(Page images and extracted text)
>>

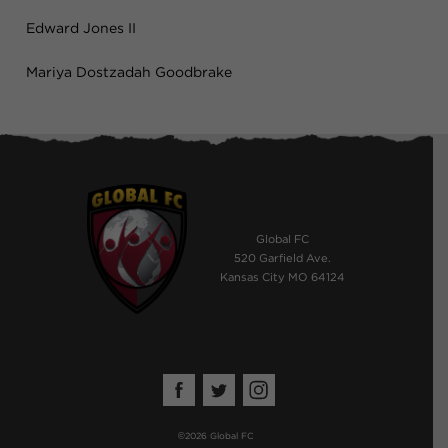
Edward Jones II
Mariya Dostzadah Goodbrake
Global FC
520 Garfield Ave.
Kansas City MO 64124
©
2026 Global FC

<<

◆ What you have to do: Return every entry above word for word, leaving pictures out.

◆ Your response:
Edward Jones II
Mariya Dostzadah Goodbrake
Global FC
520 Garfield Ave.
Kansas City MO 64124
©
2026 Global FC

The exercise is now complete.